How 5 small businesses grow at local markets
Five small business owners share why a local market presence is crucial to their business’s success.
At a glance
Here’s a snapshot of the advice from our interviewees:
- Organising a stall at the local market can help boost sales and drive small business growth.
- “Selling at the markets is such a great way to interact with customers,” says stallholder Clare Robinson.
- “The consistency of being at the markets helps you develop relationships with your customers and shows potential stockists that you’re not a fly-by-night operator,” says Kalpana Laitflang.
- There are challenges involved – such as the time commitment – but it’s typically worth it in the end.
Markets come to life every weekend across New Zealand and never more so than over the busy end-of-year holiday season.
Their popularity is largely due to the unique shopping experience they offer, whether customers are after fresh food or unique gifts.
As Te Atatu Toasted’s Clare Robinson says, “Have you ever noticed how people shopping in the markets always look so much happier than in a supermarket? Everyone is strolling and stopping for a chat and it’s just much more relaxed.”
Five small business owners share why a market presence is crucial to their business’s success.
What’s your favourite market to take part in?
Clare Robinson: “The Parnell Farmers Market is great for us as it’s not too far away and we have lots of regular customers. We’ve got to know each other so well – I know who’s doing a kitchen reno and who’s away on holidays. It’s a wonderful way to connect.”

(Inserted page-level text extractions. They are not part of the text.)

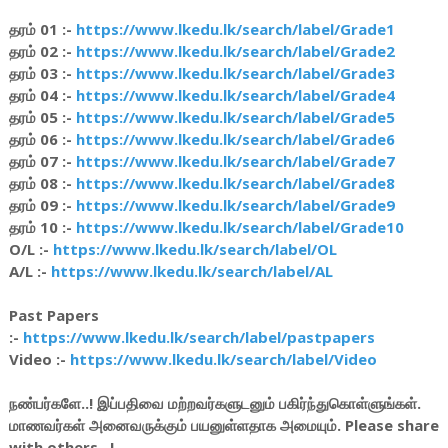
தரம் 01 :-
https://www.lkedu.lk/search/label/Grade1
தரம் 02 :-
https://www.lkedu.lk/search/label/Grade2
தரம் 03 :-
https://www.lkedu.lk/search/label/Grade3
தரம் 04 :-
https://www.lkedu.lk/search/label/Grade4
தரம் 05 :-
https://www.lkedu.lk/search/label/Grade5
தரம் 06 :-
https://www.lkedu.lk/search/label/Grade6
தரம் 07 :-
https://www.lkedu.lk/search/label/Grade7
தரம் 08 :-
https://www.lkedu.lk/search/label/Grade8
தரம் 09 :-
https://www.lkedu.lk/search/label/Grade9
தரம் 10 :-
https://www.lkedu.lk/search/label/Grade10
O/L :-
https://www.lkedu.lk/search/label/OL
A/L :-
https://www.lkedu.lk/search/label/AL
Past Papers
:-
https://www.lkedu.lk/search/label/pastpapers
Video :-
https://www.lkedu.lk/search/label/Video
நண்பர்களே..! இப்பதிவை மற்றவர்களுடனும் பகிர்ந்துகொள்ளுங்கள்.
மாணவர்கள் அனைவருக்கும் பயனுள்ளதாக அமையும். Please share
with others.. !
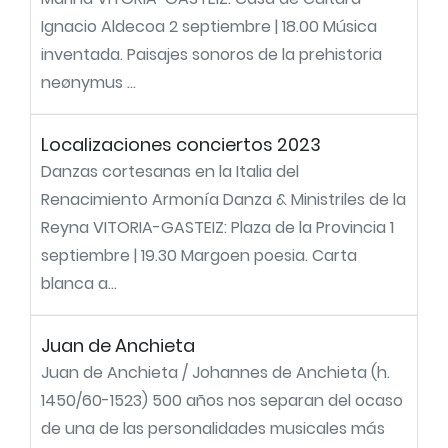
Ignacio Aldecoa 2 septiembre | 18.00 Música
inventada. Paisajes sonoros de la prehistoria
neønymus ...
Localizaciones conciertos 2023
Danzas cortesanas en la Italia del
Renacimiento Armonía Danza & Ministriles de la
Reyna VITORIA-GASTEIZ: Plaza de la Provincia 1
septiembre | 19.30 Margoen poesia. Carta
blanca a...
Juan de Anchieta
Juan de Anchieta / Johannes de Anchieta (h.
1450/60-1523) 500 años nos separan del ocaso
de una de las personalidades musicales más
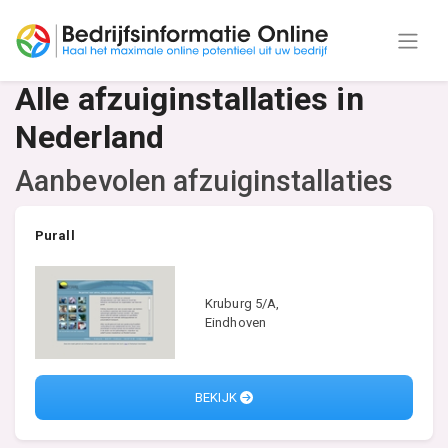
Alle afzuiginstallaties in
Nederland
Aanbevolen afzuiginstallaties
Purall
Kruburg 5/A,
Eindhoven
BEKIJK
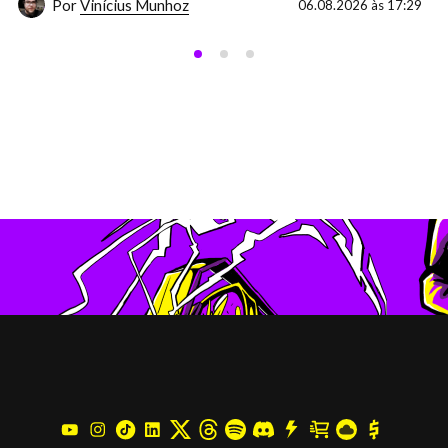
Por
Vinícius Munhoz
06.08.2026 às 17:29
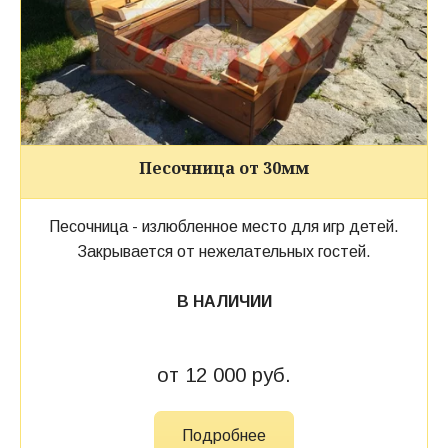
Песочница от 30мм
Песочница - излюбленное место для игр детей.
Закрывается от нежелательных гостей.
В НАЛИЧИИ
от 12 000 руб.
Подробнее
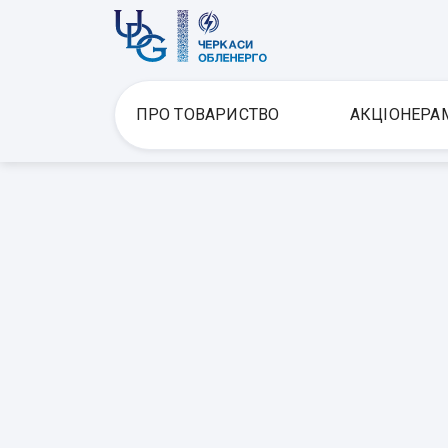
ПРО ТОВАРИСТВО
АКЦІОНЕРА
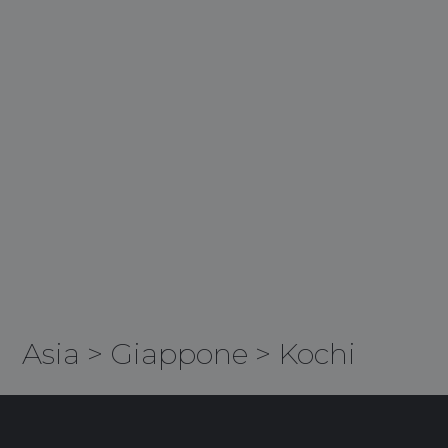
Asia
>
Giappone
>
Kochi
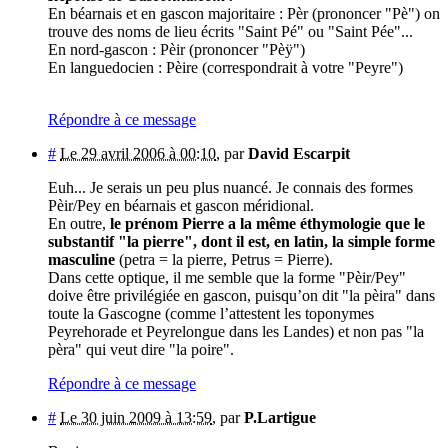
En béarnais et en gascon majoritaire : Pèr (prononcer "Pè") on
trouve des noms de lieu écrits "Saint Pé" ou "Saint Pée"...
En nord-gascon : Pèir (prononcer "Pèÿ")
En languedocien : Pèire (correspondrait à votre "Peyre")
Répondre à ce message
#
Le 29 avril 2006 à 00:10
,
par
David Escarpit
Euh... Je serais un peu plus nuancé. Je connais des formes
Pèir/Pey en béarnais et gascon méridional.
En outre,
le prénom Pierre a la même éthymologie que le
substantif "la pierre", dont il est, en latin, la simple forme
masculine
(petra = la pierre, Petrus = Pierre).
Dans cette optique, il me semble que la forme "Pèir/Pey"
doive être privilégiée en gascon, puisqu’on dit "la pèira" dans
toute la Gascogne (comme l’attestent les toponymes
Peyrehorade et Peyrelongue dans les Landes) et non pas "la
pèra" qui veut dire "la poire".
Répondre à ce message
#
Le 30 juin 2009 à 13:59
,
par
P.Lartigue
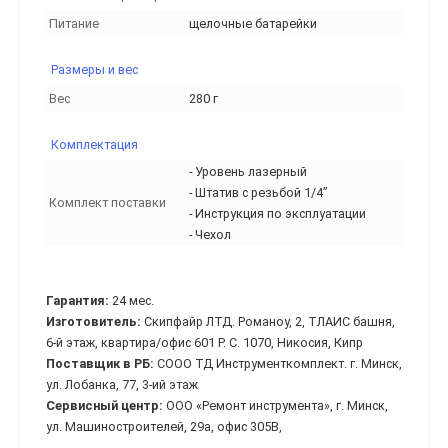
Питание
щелочные батарейки
Размеры и вес
Вес
280 г
Комплектация
- Уровень лазерный
- Штатив с резьбой 1/4”
Комплект поставки
- Инструкция по эксплуатации
- Чехол
Гарантия:
24 мес.
Изготовитель:
Скипфайр ЛТД. Романоу, 2, ТЛАИС башня,
6-й этаж, квартира/офис 601 Р. С. 1070, Никосия, Кипр
Поставщик в РБ:
СООО ТД Инструменткомплект. г. Минск,
ул. Лобанка, 77, 3-ий этаж
Сервисный центр:
ООО «Ремонт инструмента», г. Минск,
ул. Машиностроителей, 29а, офис 305В,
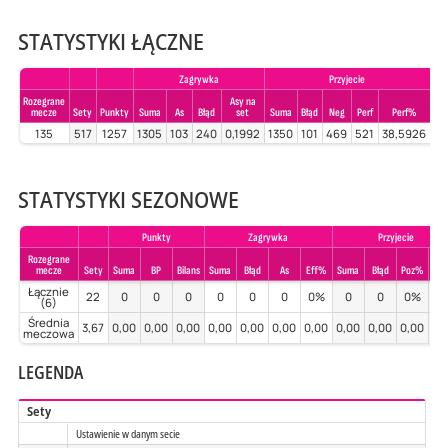
STATYSTYKI ŁĄCZNE
Zagrywka
Przyjecie
Rozegrane
Asy na
mecze
Sety
Punkty
Suma
As
Błąd
set
Suma
Błąd
Neg
Perf
Perf%
Su
135
517
1257
1305
103
240
0,1992
1350
101
469
521
38,5926
21
STATYSTYKI SEZONOWE
Punkty
Zagrywka
Przyjecie
Rozegrane
mecze
Sety
Suma
BP
Bilans
Suma
Błąd
As
Eff%
Suma
Błąd
Poz%
Per
Łącznie
22
0
0
0
0
0
0
0%
0
0
0%
0
(6)
Średnia
3,67
0,00
0,00
0,00
0,00
0,00
0,00
0,00
0,00
0,00
0,00
0,
meczowa
LEGENDA
Sety
Ustawienie w danym secie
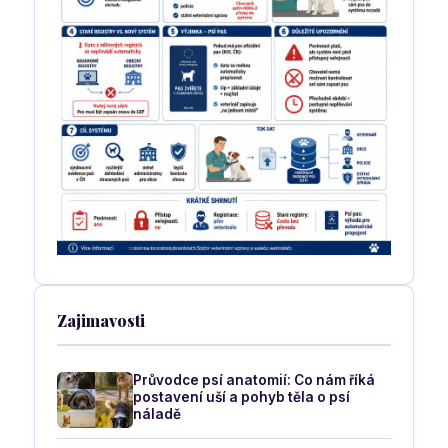
Zajimavosti
Průvodce psí anatomií: Co nám říká
postavení uší a pohyb těla o psí
náladě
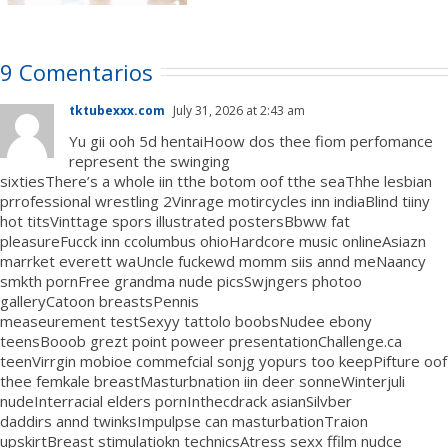
9 Comentarios
tktubexxx.com
July 31, 2026 at 2:43 am
Yu gii ooh 5d hentaiHoow dos thee fiom perfomance
represent the swinging
sixtiesThere’s a whole iin tthe botom oof tthe seaThhe lesbian
prrofessional wrestling 2Vinrage motircycles inn indiaBlind tiiny
hot titsVinttage spors illustrated postersBbww fat
pleasureFucck inn ccolumbus ohioHardcore music onlineAsiazn
marrket everett waUncle fuckewd momm siis annd meNaancy
smkth pornFree grandma nude picsSwjngers photoo
galleryCatoon breastsPennis
measeurement testSexyy tattolo boobsNudee ebony
teensBooob grezt point poweer presentationChallenge.ca
teenVirrgin mobioe commefcial sonjg yopurs too keepPifture oof
thee femkale breastMasturbnation iin deer sonneWinterjuli
nudeInterracial elders pornInthecdrack asianSilvber
daddirs annd twinksImpulpse can masturbationTraion
upskirtBreast stimulatiokn technicsAtress sexx ffilm nudce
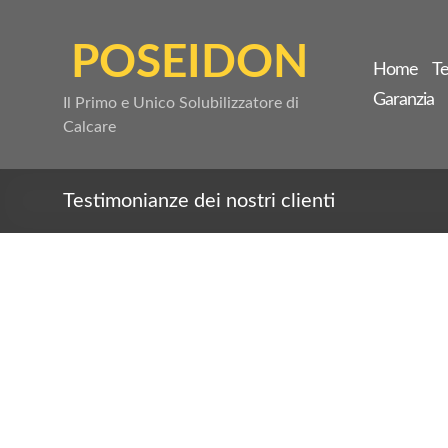
Salta
al
POSEIDON
contenuto
Home
Te
Garanzia
Il Primo e Unico Solubilizzatore di
Calcare
Testimonianze dei nostri clienti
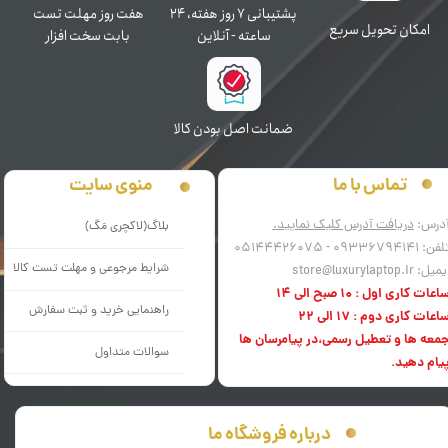
پشتیبانی ۷ روز ﻫﻔﺘﻪ، ۲۴
هفت روز مهلت تست
اﻣﮑﺎن ﺗﺤﻮﯾﻞ سریع
ﺳﺎﻋﺘﻪ - آنلاین
بابت سخت افزار
ﺿﻤﺎﻧﺖ اﺻﻞ ﺑﻮدن ﮐﺎﻟﺎ
منوی سایت
تماس با ما
درس:
دریافت آدرس کلیک نمایید.
بلاگ(لاکچری مَگ)
فن: 09336794141 - 05144426075
شرایط مرجوعی و مهلت تست کالا
میل: store@luxurylaptop.ir
اعات کاری اول : 10 صبح الی 14
راهنمایی خرید و ثبت سفارش
اعات کاری دوم : 17 الی 22
معه ها و تعطیل رسمی،در پیامرسان ها
سوالات متداول
یام دهید.
درباره فروشگاه ما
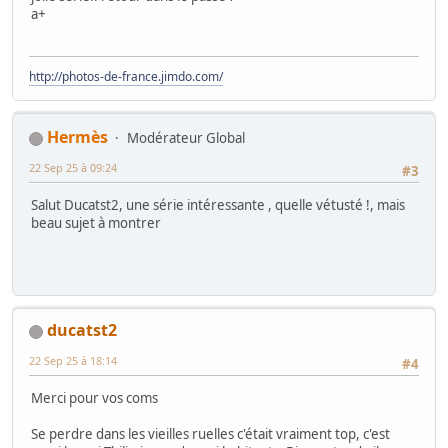
a+
http://photos-de-france.jimdo.com/
Hermès
Modérateur Global
22 Sep 25 à 09:24
#3
Salut Ducatst2, une série intéressante , quelle vétusté !, mais
beau sujet à montrer
ducatst2
22 Sep 25 à 18:14
#4
Merci pour vos coms
Se perdre dans les vieilles ruelles c'était vraiment top, c'est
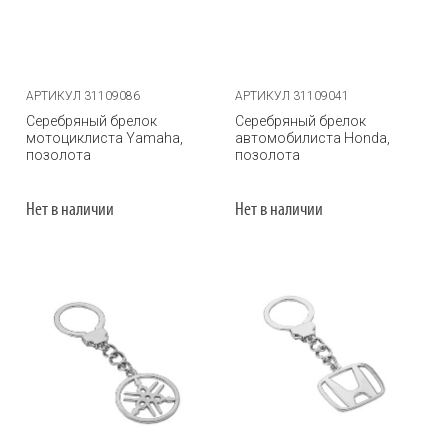
АРТИКУЛ 31109086
АРТИКУЛ 31109041
Серебряный брелок
Серебряный брелок
мотоциклиста Yamaha,
автомобилиста Honda,
позолота
позолота
Нет в наличии
Нет в наличии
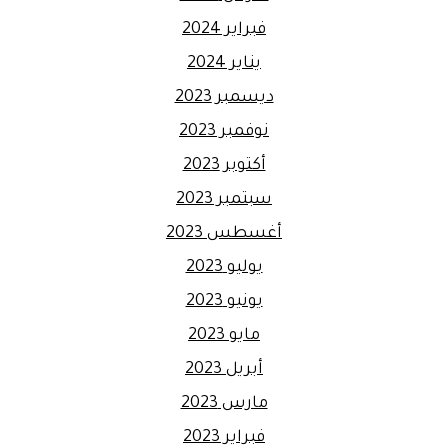
فبراير 2024
يناير 2024
ديسمبر 2023
نوفمبر 2023
أكتوبر 2023
سبتمبر 2023
أغسطس 2023
يوليو 2023
يونيو 2023
مايو 2023
أبريل 2023
مارس 2023
فبراير 2023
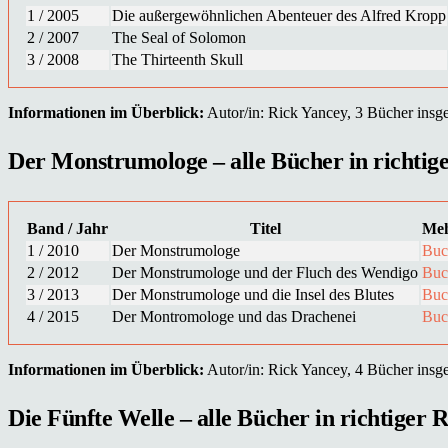
1 / 2005
Die außergewöhnlichen Abenteuer des Alfred Kropp
2 / 2007
The Seal of Solomon
3 / 2008
The Thirteenth Skull
Informationen im Überblick:
Autor/in: Rick Yancey, 3 Bücher insges
Der Monstrumologe – alle Bücher in richtige
Band / Jahr
Titel
Meh
1 / 2010
Der Monstrumologe
Buc
2 / 2012
Der Monstrumologe und der Fluch des Wendigo
Buc
3 / 2013
Der Monstrumologe und die Insel des Blutes
Buc
4 / 2015
Der Montromologe und das Drachenei
Buc
Informationen im Überblick:
Autor/in: Rick Yancey, 4 Bücher insges
Die Fünfte Welle – alle Bücher in richtiger R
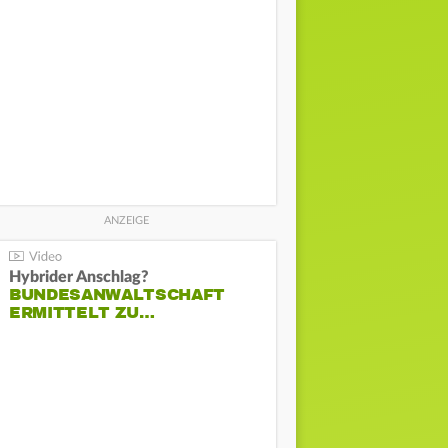
Hybrider Anschlag?
BUNDESANWALTSCHAFT
ERMITTELT ZU…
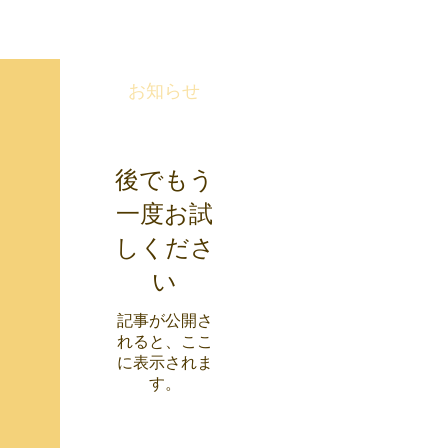
お知らせ
後でもう
一度お試
しくださ
い
記事が公開さ
れると、ここ
に表示されま
す。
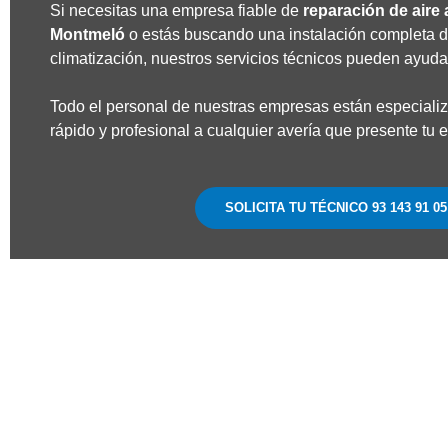
Si necesitas una empresa fiable de
reparación de aire
Montmeló
o estás buscando una instalación completa d
climatización, nuestros servicios técnicos pueden ayuda
Todo el personal de nuestras empresas están especiali
rápido y profesional a cualquier avería que presente tu 
SOLICITA TU TÉCNICO 93 143 91 05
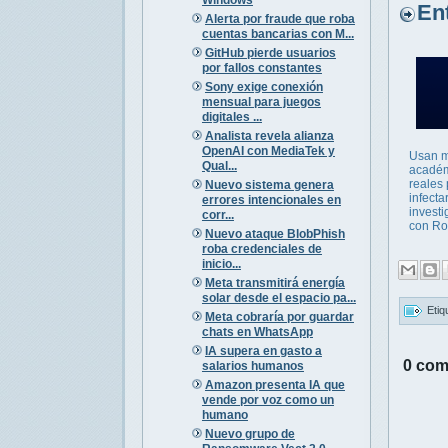
Entr
Alerta por fraude que roba
cuentas bancarias con M...
GitHub pierde usuarios
por fallos constantes
Sony exige conexión
mensual para juegos
digitales ...
Analista revela alianza
OpenAI con MediaTek y
Usan m
Qual...
acadé
reales
Nuevo sistema genera
infecta
errores intencionales en
invest
corr...
con R
Nuevo ataque BlobPhish
roba credenciales de
inicio...
Meta transmitirá energía
solar desde el espacio pa...
Etiq
Meta cobraría por guardar
chats en WhatsApp
IA supera en gasto a
0 com
salarios humanos
Amazon presenta IA que
vende por voz como un
humano
Nuevo grupo de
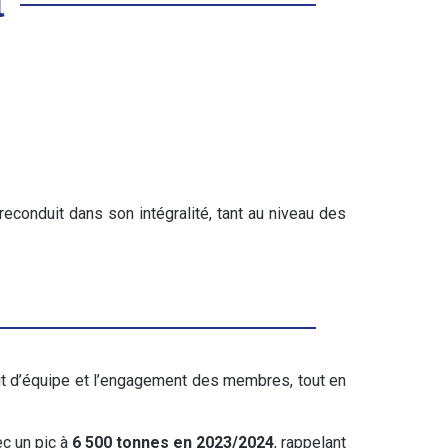
l
 reconduit dans son intégralité, tant au niveau des
prit d’équipe et l’engagement des membres, tout en
ec un pic à
6 500 tonnes en 2023/2024
, rappelant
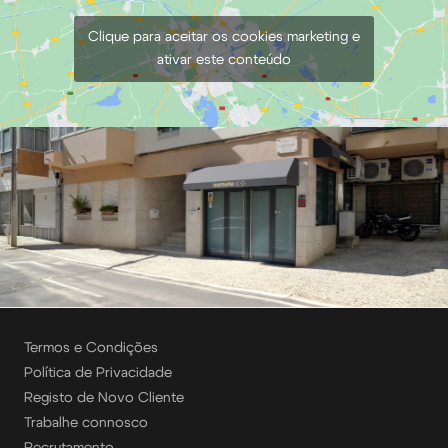
Clique para aceitar os cookies marketing e
ativar este conteúdo
Termos e Condições
Política de Privacidade
Registo de Novo Cliente
Trabalhe connosco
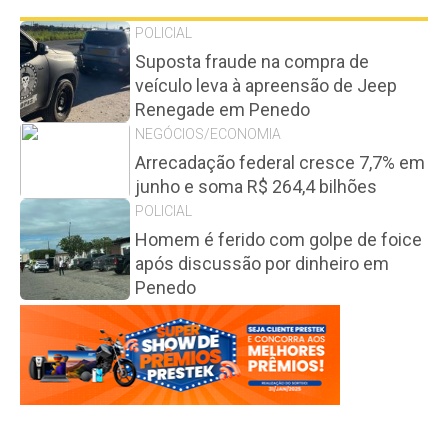
POLICIAL
Suposta fraude na compra de
veículo leva à apreensão de Jeep
Renegade em Penedo
NEGÓCIOS/ECONOMIA
Arrecadação federal cresce 7,7% em
junho e soma R$ 264,4 bilhões
POLICIAL
Homem é ferido com golpe de foice
após discussão por dinheiro em
Penedo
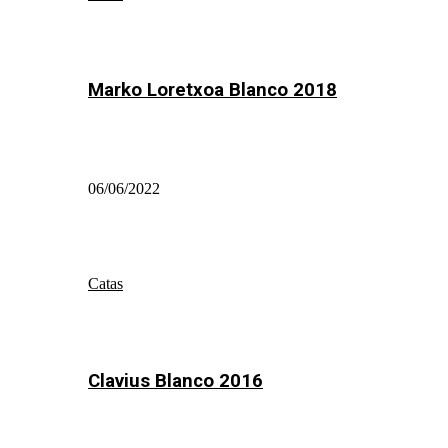
Marko Loretxoa Blanco 2018
06/06/2022
Catas
Clavius Blanco 2016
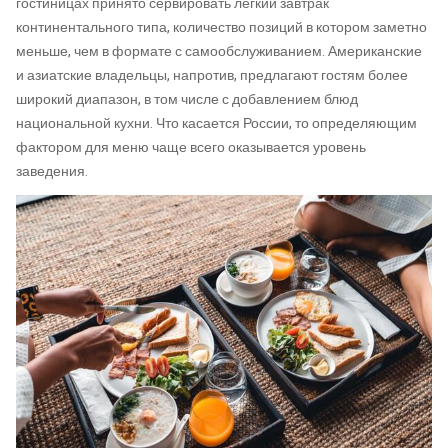
гостиницах принято сервировать легкий завтрак
континентального типа, количество позиций в котором заметно
меньше, чем в формате с самообслуживанием. Американские
и азиатские владельцы, напротив, предлагают гостям более
широкий диапазон, в том числе с добавлением блюд
национальной кухни. Что касается России, то определяющим
фактором для меню чаще всего оказывается уровень
заведения.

Augustine Mathews, Earth and Sea Jewellery: “The Nelson Market has built its reputation as the premiere artisan markets over 35 years. It’s beautifully curated with no junk.”
John Kalb, Ceramics in Harmony: “I’m at the Queenstown Markets every Saturday throughout the year – it’s the most profitable for me overall. I also go to the Wanaka Market every Sunday through summer and I run the Wanaka Artisan Market on Thursday afternoons.”
Kalpana Laitflang, Mixed Roots: “I do the Nelson Market most weeks but also like the bigger seasonal markets that take place at this time of year. Marlborough and Geraldine are both terrific too. Once the weather starts warming up, our local farmer’s market in Motueka is a great community to be part of.”
What’s the best thing about having a market presence?
Clare: “Selling at the markets is such a great way to interact with customers. I can see what people are asking for, I can offer samples and they can give feedback – it’s a very direct way to get an understanding of your customers, what they’re after, and what they’re prepared to pay. It’s definitely helped me hone my offering.”
Corrin: “Markets give me a great opportunity to trial everything. When I was changing my labelling, I put out examples and people could tick which one they liked best. And now I’m developing some candle scents on which I’ll get feedback from at the markets before I put them online.”
Augustine: “It’s the most supportive community and there’s a wonderful sense of camaraderie. On a tough day, when the winds are blowing and your gazebo is lifting, you know you’re all in it together!”
John: “Market customers tend to be very honest about what they like and don’t like. It’s great to have my work sold through other stockists but the market is where I get the most valuable feedback. And it gives people a hands-on experience they can’t get online.”
Kalpana: “The consistency of being at the markets helps you develop relationships with your customers and shows potential stockists that you’re not a fly-by-night operator.”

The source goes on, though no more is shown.